The states’ parity laws have varied, to this point, on which mental health disorders would be covered. The federal law does not specify which disorders must have parity. Some states’ laws state that only “biologically based” conditions would be covered. What these are, however, varies from state to state. Most typically, OCD, schizophrenia, major depressive disorder, and schizoaffective disorder are considered to be “biologically based.” However, the notion that some mental disturbances (and not others) are rooted in physiological problems is a dubious one. The brain contains billions of neurons connected through trillions of synapses, each of which has relevance for how we understand, perceive, move, think, or behave. Learning occurs by reconnecting neurons to one another in different patterns. So, by reading this paragraph, e.g., your brain cells are physically affected. Similarly, anytime that organisms learn to fear something, changes in neurophysiology occur. This means that if you develop a fear of elevators, water, or flying, brain changes occur. Someone who suffers a traumatic event like an assault or an accident and then avoids reminders of the event can also say their neurons were “rewired.” The notion that some disorders have “neuronal correlates” in the brain and some do not is oversimplified. However, out of this oversimplification, millions of Americans have the beginnings of fair access to mental health coverage.

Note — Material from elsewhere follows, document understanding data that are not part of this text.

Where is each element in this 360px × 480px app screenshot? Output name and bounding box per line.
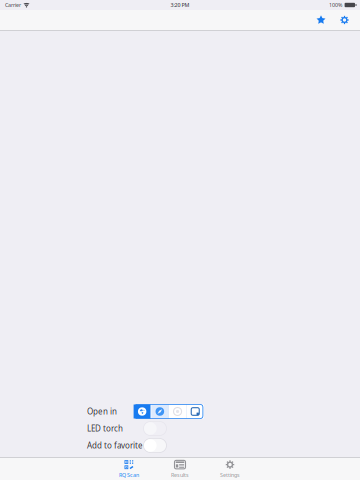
button[interactable]: Settings bbox=[333, 10, 356, 30]
button[interactable]: Favorites bbox=[309, 10, 333, 30]
staticText: Carrier bbox=[5, 2, 21, 9]
staticText: 3:20 PM bbox=[170, 2, 190, 9]
staticText: LED torch bbox=[87, 423, 123, 434]
staticText: 100% bbox=[329, 2, 342, 9]
button[interactable]: Open in Safari bbox=[151, 404, 168, 418]
button[interactable]: Open in Chrome bbox=[169, 404, 186, 418]
staticText: RQ Scan bbox=[119, 471, 139, 478]
button[interactable]: Results bbox=[155, 457, 205, 480]
button[interactable]: Settings bbox=[205, 457, 255, 480]
button[interactable]: LED torch bbox=[144, 422, 166, 436]
button[interactable]: Add to favorite bbox=[144, 438, 166, 452]
button[interactable]: RQ Scan bbox=[104, 457, 154, 480]
staticText: Open in bbox=[87, 406, 117, 417]
button[interactable]: Open in built-in browser bbox=[134, 404, 151, 418]
staticText: Settings bbox=[220, 471, 240, 478]
staticText: Add to favorite bbox=[87, 440, 143, 451]
staticText: Results bbox=[171, 471, 189, 478]
button[interactable]: Copy link bbox=[187, 404, 204, 418]
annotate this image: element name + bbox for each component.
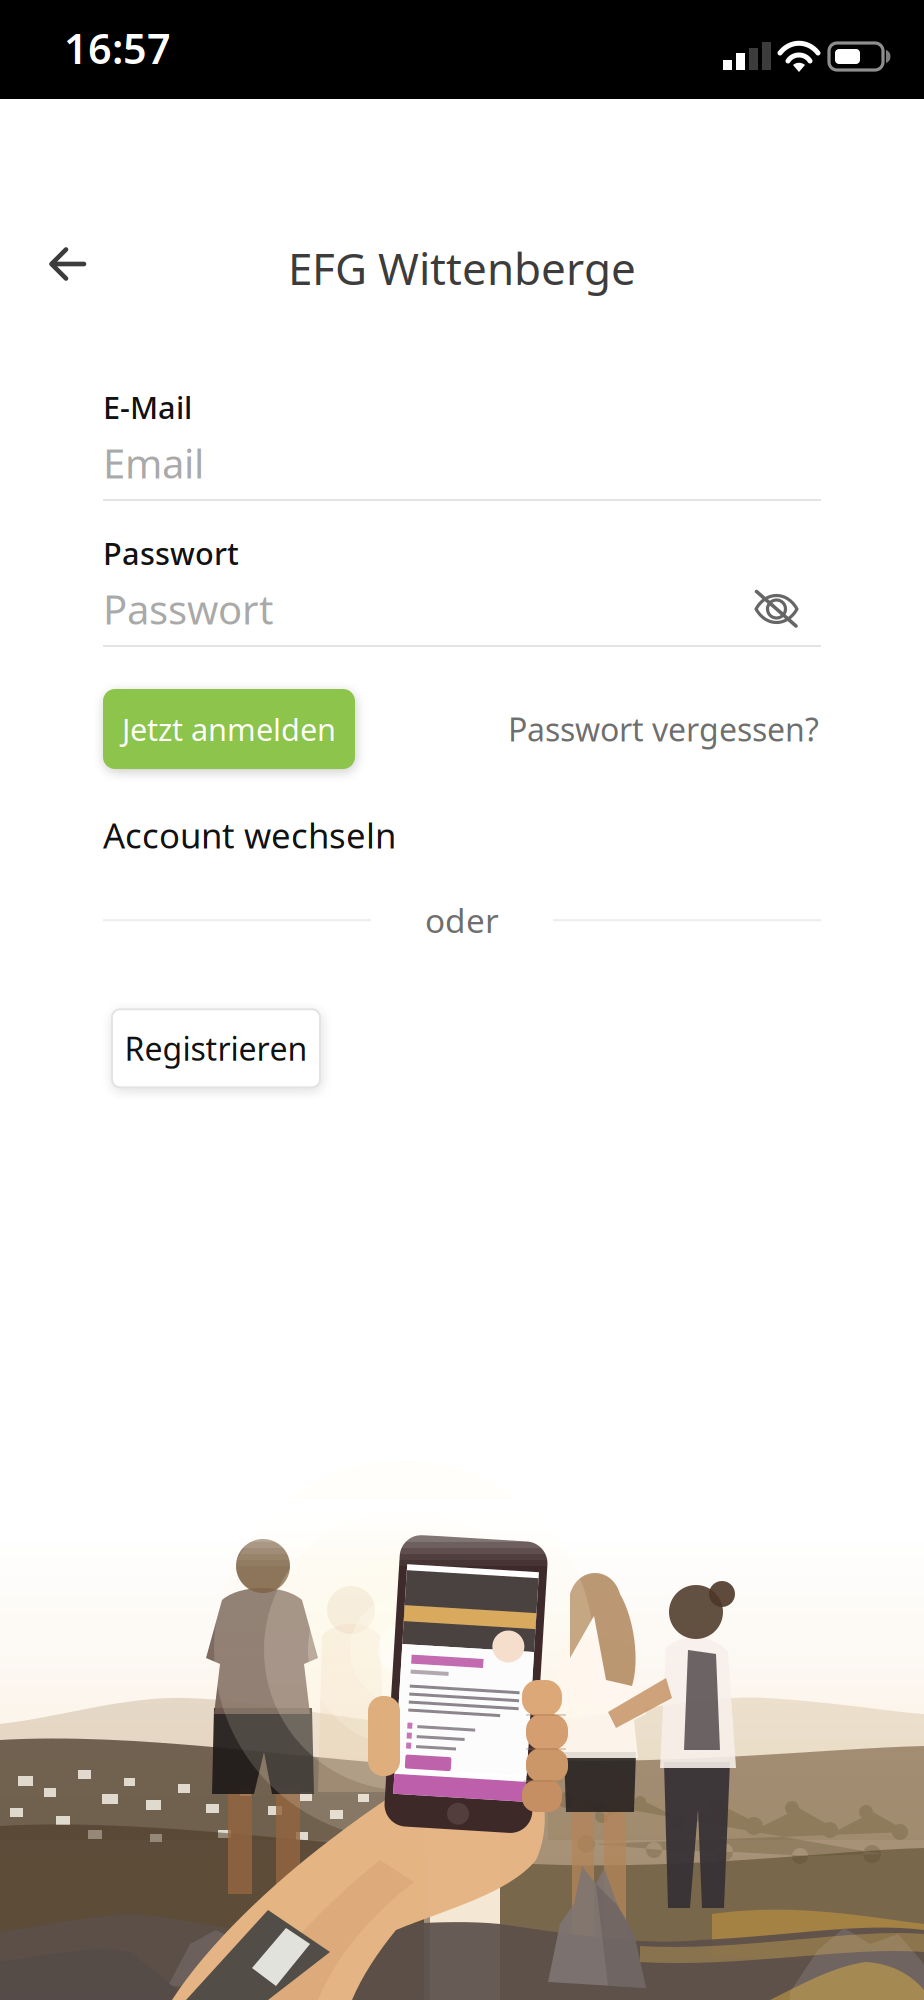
button[interactable]: Jetzt anmelden <box>103 689 355 769</box>
staticText: Passwort <box>103 582 273 636</box>
staticText: Passwort vergessen? <box>508 708 819 750</box>
staticText: Registrieren <box>124 1027 308 1070</box>
button[interactable]: Registrieren <box>112 1009 320 1087</box>
staticText: Email <box>103 436 204 490</box>
staticText: Account wechseln <box>103 812 396 858</box>
staticText: Passwort <box>103 533 239 573</box>
button[interactable]: Zurück <box>32 228 104 300</box>
button[interactable]: Passwort anzeigen <box>748 584 805 634</box>
staticText: EFG Wittenberge <box>288 239 636 297</box>
staticText: Jetzt anmelden <box>122 709 336 749</box>
staticText: E-Mail <box>103 387 192 427</box>
staticText: 16:57 <box>64 21 171 76</box>
button[interactable]: Account wechseln <box>103 812 396 858</box>
button[interactable]: Passwort vergessen? <box>508 708 819 750</box>
staticText: oder <box>425 898 499 942</box>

David Shern, the president and CEO of Mental Health America, was quoted in the New York Times as saying “this is a historic day and a great civil rights victory for millions of Americans who have been unable to access mental health treatment… With approval of this bill we will tear down the walls of stigma and discrimination and open the doors to the power and promise of treatment and recovery.” History may prove this to be more hyperbole than prophetic, but the years-long efforts of legislators and mental health advocates should be recognized in getting this bill passed.